Carol (2015)
Boas adaptações cinematográficas fazem você querer conhecer
o livro original. Apesar de gostar das obras da escritora Patricia Highsmith,
ainda não tinha lido “Carol”, que acabei devorando no dia seguinte à sessão do
filme. Na época do lançamento, início da década de cinquenta, a autora sentiu
necessidade de usar um pseudônimo. E essa mentalidade retrógrada na sociedade,
fundamentada num desastroso analfabetismo científico que é alimentado por uma
cultura que encoraja segregação e discursos de ódio, não mudou em sessenta
anos, continua inspirando medo em todos os artistas que cogitam abordar o tema.

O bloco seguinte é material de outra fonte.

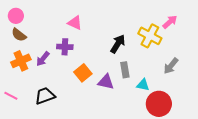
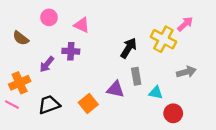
pink circle: (16, 16) -> (49, 17), moved
orange cross: (21, 61) -> (20, 83), moved
gray arrow: (171, 66) -> (186, 72), turned -144
orange square: (83, 73) -> (88, 103), moved
red circle: (159, 104) -> (173, 113), size x0.7

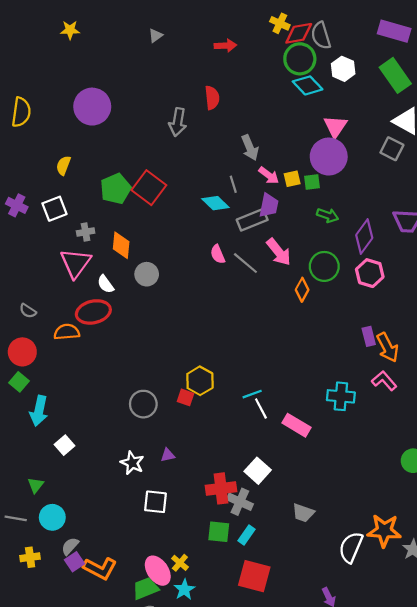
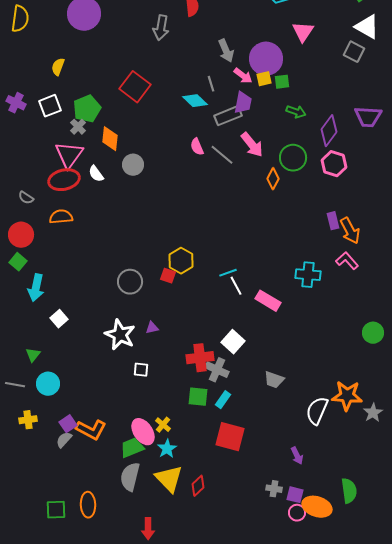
purple circle: (329, 157) -> (266, 59), moved
green pentagon: (116, 189) -> (87, 109), moved
gray cross: (86, 232) -> (78, 127), turned -35
red ellipse: (93, 312) -> (64, 180), moved
white star: (132, 463) -> (120, 335), size x1.4
white square: (156, 502) -> (141, 370), size x0.7
gray semicircle: (70, 546) -> (64, 440), moved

O impecável roteiro de Phyllis Nagy inteligentemente opta
por suprimir passagens mais amargas do livro, como a participação da patética Sra.
Robichek, que funciona como uma depressiva visão do que poderia ser o futuro de
Thérese (Rooney Mara), caso ela decidisse seguir vivendo em conformista
silêncio. O foco da adaptação no relacionamento das duas mulheres, aliado à
elegância com que a direção de Todd Haynes aborda cada sequência, além de ser o
grande mérito do filme, possibilita a expansão de um elemento importante, um
terceiro protagonista, a linda trilha sonora composta por Carter Burwell. Coerente
àquela realidade vivida pelas personagens, duas indesejáveis estatísticas remando
contra a corrente, impossibilitadas de se expressarem romanticamente em
público, até mesmo por não compreenderem plenamente seus próprios sentimentos,
a música é criada então como uma tentativa minimalista de codificar os olhares,
o tremor da ansiedade inexplicável, o arrepio ao toque da pele, o caminho
proibido que as duas, quase que instintivamente, decidem trilhar. Nos momentos tristes,
a música não se perde em sentimentais odes à dor, como é usual no cinema, mas,
sim, na perturbadora solidão causada pelo ato.
Quando o carro sai do túnel, no primeiro passeio das duas, a
luz forte se assemelha a uma experiência de renascimento para elas, com a
pureza de bebês, intocados pela estupidez dos adultos e seus dogmas, livres
para amar da forma que quiserem. Diferente do livro, que insinua que o carinho
despertado por Carol (Cate Blanchett, como sempre, excelente) na jovem pode ser
explicado psicologicamente por uma carência de figura materna, o roteiro
reforça o caráter genuíno, natural, do sentimento, eliminando o compreensível viés
amedrontado pensado pela escritora. Até mesmo a incrível semelhança de Mara com
Audrey Hepburn, maquiagem e adereços, possui interessante simbolismo, traçando
um paralelo entre ela e a personagem de Hepburn em “A Princesa e o Plebeu”, uma
princesa entediada que, abraçando o anonimato, embarca em uma viagem de
exploração, inclusive, interna. O tédio faz parte da rotina de Thérese, vendedora
em uma loja de departamentos, acostumada a ser incentivada pela gerência a se
adequar a um padrão, simbolizado na cena em que ela lê o manual de condutas da
empresa. A delicadeza na interação com aquela enigmática mulher que a aborda
numa manhã, o gradual desejo cuidadosamente trabalhado nas primeiras conversas,
a preocupação da jovem com a latente agressividade do marido de Carol, todas as
etapas nessa relação conduzem naturalmente ao sexo, porém, até mesmo nessas
cenas, a câmera se mantém por mais tempo nos olhares, no toque dos lábios,
afinal, a coreografia dos corpos importa menos que a alegria do contato finalmente
satisfeito.
“Carol” é um romance fascinante, brilhantemente emoldurado
pela fotografia de Edward Lachman. Desde já, um dos melhores filmes do ano.